WebWord has a good write up about Professor Feng Li who data mined the annual reports of 34,180 companies with some interesting results. Li counted the number of times words like “risk” and “uncertain” showed up in the reports and compared the data to previous years.

Professor Li discovered that a “big jump in words related to risk is usually followed by poor share performance” which makes a ton of sense. He built a model portfolio based on this data. The punch line is that he would have outperformed the S&P 500 index by 6% per year since 1995. Smashing!

Has anyone seen other analysies like this one? What else can we “data mine” to read the market?

We linked to WebWord before, for John Rhodes’ opinions on Microsoft and Web 2.0. (our article)

The business idea is pretty simple. I’m giving it away! 😉

First, you need your data set. Use RSS.

Second, you need an aggregation device. Tweak an open source RSS aggregator.

Third, filter the streams of data coming in based on two factors. Factor one is what you care about, for example, MSFT stock price. Factor two is a set of relevant valence words.

Fourth, build a basic neural network to pattern match the inputs described above with an ouput. In our case, the output is stock price.

Fifth, use said mechanism is pull in recent news, filter it, gain insight, and find out how the news in the world impacts or reflects the price of a stock.

If you do this mechanically and programmatically, you now can understand the market before the vast majority of people making trades. The knowledge is the same but unequally balanced in your favor.

I have more to say on this but I’m tired …

(For a primer in neural nets, check out http://en.wikipedia.org/wiki/Neural_nets. Refer back to that page if you ever feel your eyes gloss over while reading below.)

Ok, this sounds like fun. Any ideas on what would be good keywords to look for? We could start out with Li’s words.

Here is my neural net setup:

[input: keyword1, … keyword9, timespan1, timespan2, stock price]
[hidden: 3 nodes?] (would need tweak this)
[output: ending stock price]

keyword1-keyword9 would be integers representing the number of times that word appeared in blogs associated with the ticker over the selected time-span.

I have the time-span into the input layer too. This would likely be trained into a multiple to reflect the fact that the change in a stock’s price is greater after 1 year than 1 day.

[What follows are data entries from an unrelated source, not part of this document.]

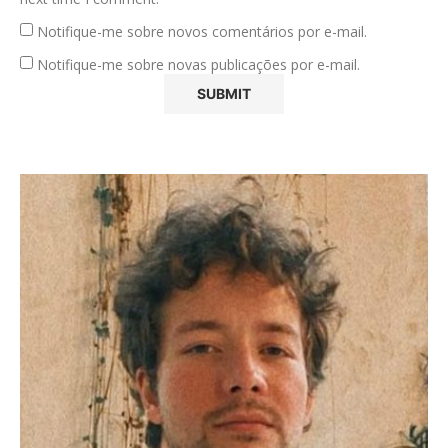
Notifique-me sobre novos comentários por e-mail.
Notifique-me sobre novas publicações por e-mail.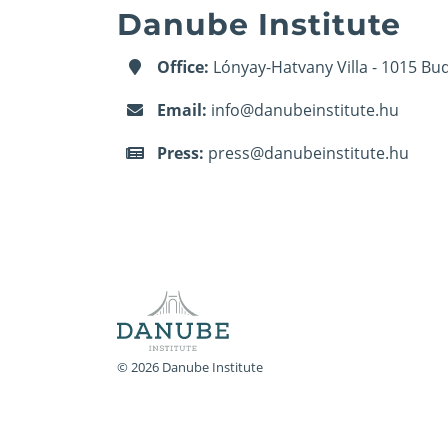
Danube Institute
Office:
Lónyay-Hatvany Villa - 1015 Bud
Email:
info@danubeinstitute.hu
Press:
press@danubeinstitute.hu
© 2026 Danube Institute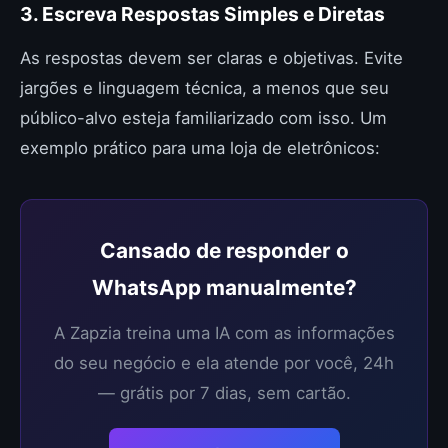
3. Escreva Respostas Simples e Diretas
As respostas devem ser claras e objetivas. Evite
jargões e linguagem técnica, a menos que seu
público-alvo esteja familiarizado com isso. Um
exemplo prático para uma loja de eletrônicos:
Cansado de responder o
WhatsApp manualmente?
A Zapzia treina uma IA com as informações
do seu negócio e ela atende por você, 24h
— grátis por 7 dias, sem cartão.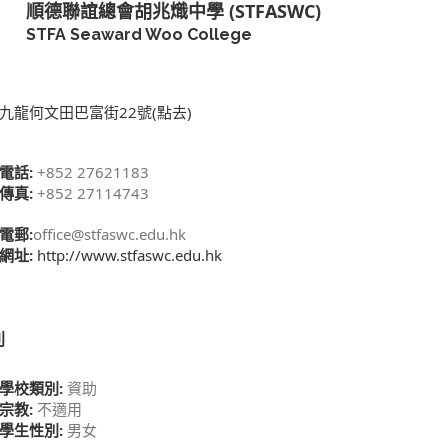
順德聯誼總會胡兆熾中學 (STFASWC)
STFA Seaward Woo College
九龍何文田巴富街22號(點去)
電話:
+852 27621183
傳真:
+852 27114743
電郵:
office@stfaswc.edu.hk
網址:
http://www.stfaswc.edu.hk
別
學校類別:
資助
宗教:
不適用
學生性別:
男女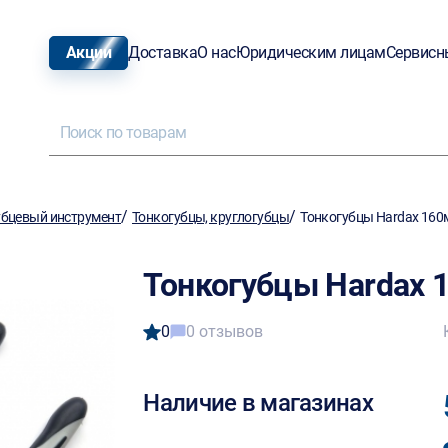
Акции
Доставка
О нас
Юридическим лицам
Сервисн
/
/
бцевый инструмент
Тонкогубцы, круглогубцы
Тонкогубцы Hardax 160
Тонкогубцы Hardax 
0
0 отзывов
Наличие в магазинах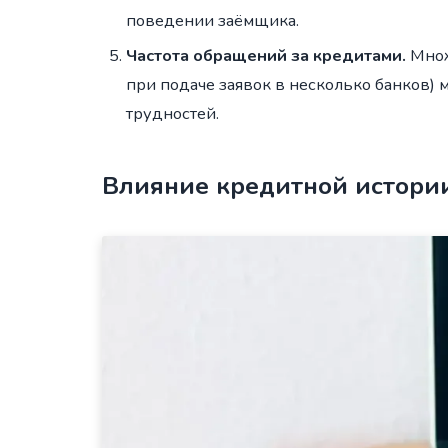
поведении заёмщика.
Частота обращений за кредитами.
Множ
при подаче заявок в несколько банков)
трудностей.
Влияние кредитной истории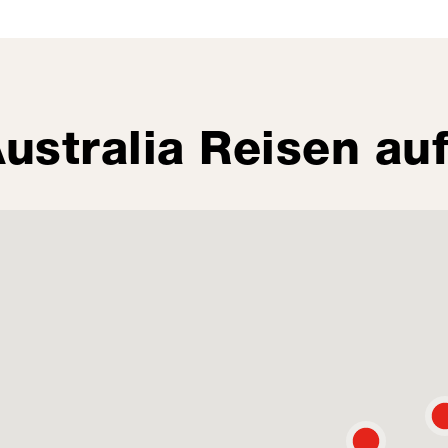
ustralia Reisen auf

Okay, now I have two time-spans in there. One is the time-span of blog posts that were searched. The other is how far into the future to predict the stock. I think we need to make this distinction, because otherwise we’ll end up with a NN that is good at predicting the price of a stock today based on the past years blog posts. Something that will work better I think is to predict the price of a stock 1 year from now based on the past 1 year’s blog posts. So one time-span is how far into the past to search blog posts. The other time-span is how far into future are we predicting. These numbers are something else that can be tweaked.

The output would be the (predicted) stock price after the (future) time-span.

Some other notes.
– I would think stocks with a lot of coverage would be more predictable this way than stocks with a little coverage.

– Stocks/companies with unique names would be easier to analyze. For example, your search for “Apple” would return blogs about the red fruit. To combat this, you could try to narrow your blog search to finance blogs which would help focus your results.

– In general, how do you tell when a blog is talking about a stock. Or what if a blog post talks about multiple stocks? Your analysis can take into account keywords that are only locally associated with the stock (e.g. “MSFT sucks” vs. “Post about MSFT with the word sucks in it somewhere”). So search for keywords in the same sentence, rather than the same blog. The fluctuations caused by false positives like this may balance out with a large enough data set. But I’m guessing we won’t often have such a large data set.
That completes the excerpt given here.